To reduce the potential burden on our Subcontractors, UPMC ISD has developed and made available standardized General Compliance and FWA training and education modules. Those trainings can be found in the below links. You can use the provided FWA and General Compliance trainings that were created by UPMC ISD, or a similar FWA and General Compliance training program.

What is fraud, waste, and abuse?

Fraud is an intentional misrepresentation that is made to obtain something of value.

Waste is an overutilization of services that, directly or indirectly, results in unnecessary costs.

Abuse is an affirmative action that is inconsistent with sound medical, business or fiscal practices, and that is not medically necessary.

Subcontractors are required to support our fraud, waste, and abuse (FWA) prevention and detection efforts and establish written policies and procedures (P&Ps).

Subcontractors must have an established compliance program and P&Ps that describe:

  • False Claim Act:
  • FWA prevention;
  • State-specific requirements;
  • Implementation of reporting expectations;
  • The mechanism for employees/Subcontractors to report FWA; and
  • How to document completion of employee training.

Exclusion Screenings

Federal law prohibits the payment of Medicare, Medicaid, or any other federal health care program for any item or service furnished by a person or entity excluded from participation in these federal programs.

Subcontractors are required to review the DHHS Office of Inspector General (OIG) List of Excluded Individuals and Entities (LEIE), the General Services Administration (GSA) System for Award Management (SAM), and Pennsylvania Medicheck lists.

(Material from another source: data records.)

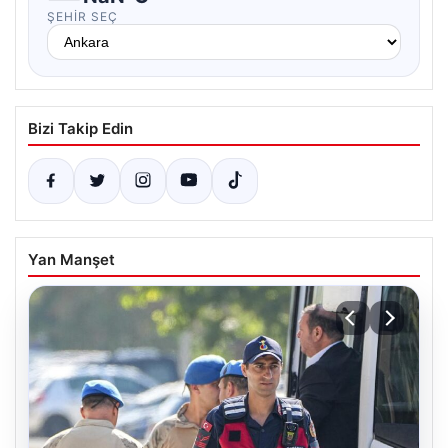
ŞEHIR SEÇ
Bizi Takip Edin
Yan Manşet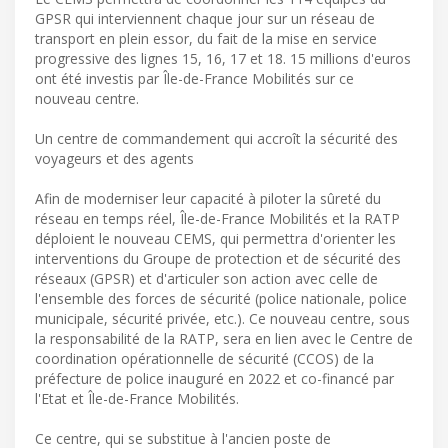
GPSR qui interviennent chaque jour sur un réseau de
transport en plein essor, du fait de la mise en service
progressive des lignes 15, 16, 17 et 18. 15 millions d'euros
ont été investis par Île-de-France Mobilités sur ce
nouveau centre.
Un centre de commandement qui accroît la sécurité des
voyageurs et des agents
Afin de moderniser leur capacité à piloter la sûreté du
réseau en temps réel, Île-de-France Mobilités et la RATP
déploient le nouveau CEMS, qui permettra d'orienter les
interventions du Groupe de protection et de sécurité des
réseaux (GPSR) et d'articuler son action avec celle de
l'ensemble des forces de sécurité (police nationale, police
municipale, sécurité privée, etc.). Ce nouveau centre, sous
la responsabilité de la RATP, sera en lien avec le Centre de
coordination opérationnelle de sécurité (CCOS) de la
préfecture de police inauguré en 2022 et co-financé par
l'Etat et Île-de-France Mobilités.
Ce centre, qui se substitue à l'ancien poste de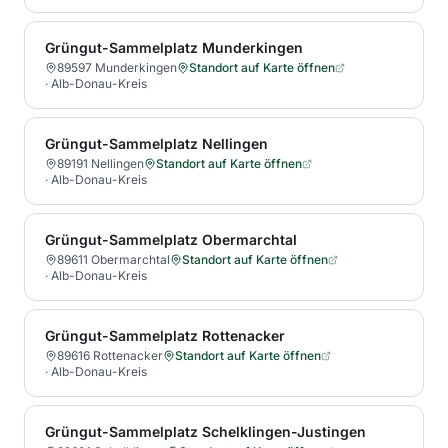
Grüngut-Sammelplatz Munderkingen
89597 Munderkingen
Standort auf Karte öffnen
·
Alb-Donau-Kreis
Grüngut-Sammelplatz Nellingen
89191 Nellingen
Standort auf Karte öffnen
·
Alb-Donau-Kreis
Grüngut-Sammelplatz Obermarchtal
89611 Obermarchtal
Standort auf Karte öffnen
·
Alb-Donau-Kreis
Grüngut-Sammelplatz Rottenacker
89616 Rottenacker
Standort auf Karte öffnen
·
Alb-Donau-Kreis
Grüngut-Sammelplatz Schelklingen-Justingen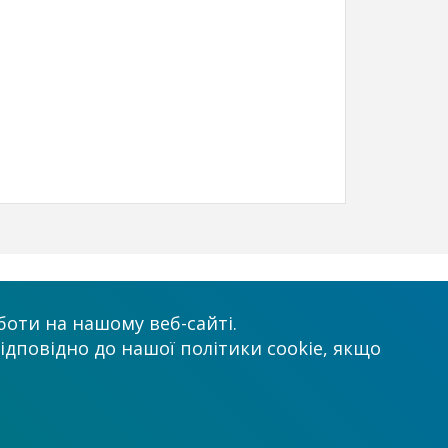
х
Приймаємо до оплати
оти на нашому веб-сайті.
ідповідно до нашої політики cookie, якщо
.com.ua
нтр”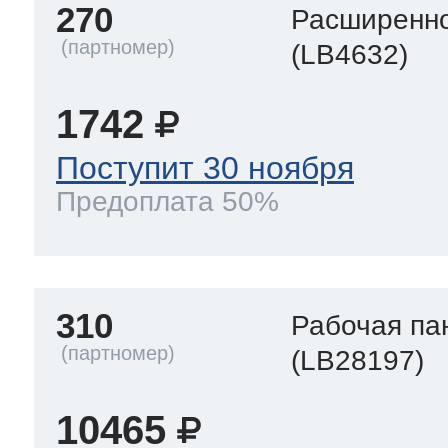
270
Расширенно
(LB4632)
1742
Поступит 30 ноября
Предоплата 50%
310
Рабочая па
(LB28197)
10465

These checks must be performed prior to the hiring or contracting of any new employee, temporary employee, volunteer, consultant, or governing body member, and monthly thereafter, to ensure that none of these persons are excluded or become excluded from participation in federal and state programs.

The websites utilized to perform the required screening are:

If an employee or contractor appear on an exclusion list, he or she must be removed from any work directly or indirectly related to federal or state health care programs, and appropriate corrective action must be taken.

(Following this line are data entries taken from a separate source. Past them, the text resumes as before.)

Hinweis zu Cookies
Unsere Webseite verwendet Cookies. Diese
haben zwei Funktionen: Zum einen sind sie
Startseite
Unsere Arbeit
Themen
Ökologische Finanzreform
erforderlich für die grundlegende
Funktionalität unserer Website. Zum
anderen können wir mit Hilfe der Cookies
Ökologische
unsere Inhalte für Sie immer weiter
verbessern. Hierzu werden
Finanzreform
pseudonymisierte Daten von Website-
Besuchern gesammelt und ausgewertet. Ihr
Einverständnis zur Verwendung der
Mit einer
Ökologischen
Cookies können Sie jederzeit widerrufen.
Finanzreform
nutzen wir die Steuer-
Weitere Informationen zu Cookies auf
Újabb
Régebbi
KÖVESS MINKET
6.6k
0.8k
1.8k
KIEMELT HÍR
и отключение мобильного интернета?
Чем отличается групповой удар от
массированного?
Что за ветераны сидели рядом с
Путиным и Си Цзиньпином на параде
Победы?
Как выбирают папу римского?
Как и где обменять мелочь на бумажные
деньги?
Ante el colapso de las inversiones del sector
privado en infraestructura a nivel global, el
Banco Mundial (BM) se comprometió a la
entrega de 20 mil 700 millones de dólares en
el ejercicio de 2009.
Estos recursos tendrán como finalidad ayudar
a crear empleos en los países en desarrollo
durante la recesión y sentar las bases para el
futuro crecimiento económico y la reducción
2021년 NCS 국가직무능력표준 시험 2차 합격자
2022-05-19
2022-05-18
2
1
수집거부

Subcontractors must maintain evidence of exclusionary reviews (e.g., logs or other records) to document that each employee and contractor has been screened in accordance with regulations and requirements.

Reporting FWA and Compliance Concerns

UPMC ISD takes compliance concerns and suspected or actual violations program very seriously. As a Subcontractor, you must ensure that all of your employees are informed of how to report compliance concerns and suspected misconduct. We will perform an internal investigation of each concern after your organization reports any incidents.

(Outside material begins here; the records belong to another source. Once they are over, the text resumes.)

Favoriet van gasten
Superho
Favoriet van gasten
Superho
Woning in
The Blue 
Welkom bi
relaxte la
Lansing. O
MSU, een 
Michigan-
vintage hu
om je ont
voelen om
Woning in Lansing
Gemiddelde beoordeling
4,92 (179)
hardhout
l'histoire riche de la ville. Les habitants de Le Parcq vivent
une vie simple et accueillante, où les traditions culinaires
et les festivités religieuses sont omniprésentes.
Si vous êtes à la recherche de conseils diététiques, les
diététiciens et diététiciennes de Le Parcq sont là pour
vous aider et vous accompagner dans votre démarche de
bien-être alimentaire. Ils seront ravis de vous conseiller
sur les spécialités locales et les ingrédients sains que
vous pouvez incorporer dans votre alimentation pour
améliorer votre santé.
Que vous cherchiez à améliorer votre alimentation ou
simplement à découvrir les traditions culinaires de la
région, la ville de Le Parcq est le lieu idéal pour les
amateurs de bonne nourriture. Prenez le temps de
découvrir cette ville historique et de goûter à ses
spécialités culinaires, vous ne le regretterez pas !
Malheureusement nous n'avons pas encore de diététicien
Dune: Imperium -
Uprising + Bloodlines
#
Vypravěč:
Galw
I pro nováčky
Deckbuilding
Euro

Good faith reporting of suspected noncompliance or FWA is expected and accepted behavior. Anyone who in good faith reports a violation is referred to as a “whistleblower” and is protected from any retaliation by the Company. A number of laws contain whistleblower protection, including the False Claims Act. You are expected to cooperate with any investigation resulting from a report. We have various reporting mechanisms for your use to ensure confidentiality when reporting compliance concerns and/or suspected or actual misconduct.

UPMC Health Plan Compliance Hotline: 1-877-983-8442

Third-party Compliance:
Thirdpartycompliance@upmc.edu

Medicaid Compliance:
medicaidcompliance@upmc.edu

CHIP Compliance:
CHIPcompliance@upmc.edu

CHC Compliance:
CHCcompliance@upmc.edu

Community Care Behavioral Health Compliance:
CCBH_Comp@upmc.edu

Ongoing Monitoring and Auditing

As a Subcontractor, you must ensure that your organization is in compliance with state and federal regulations. UPMC ISD reserves the right to request that you provide evidence of your compliance with the above requirements or other requirements within the scope of our delegation to you. If you fail to comply with the Subcontractor Compliance Program requirements, UPMC ISD will request remedial action. The remedial action will depend upon the severity of your noncompliance and may include requiring a corrective action.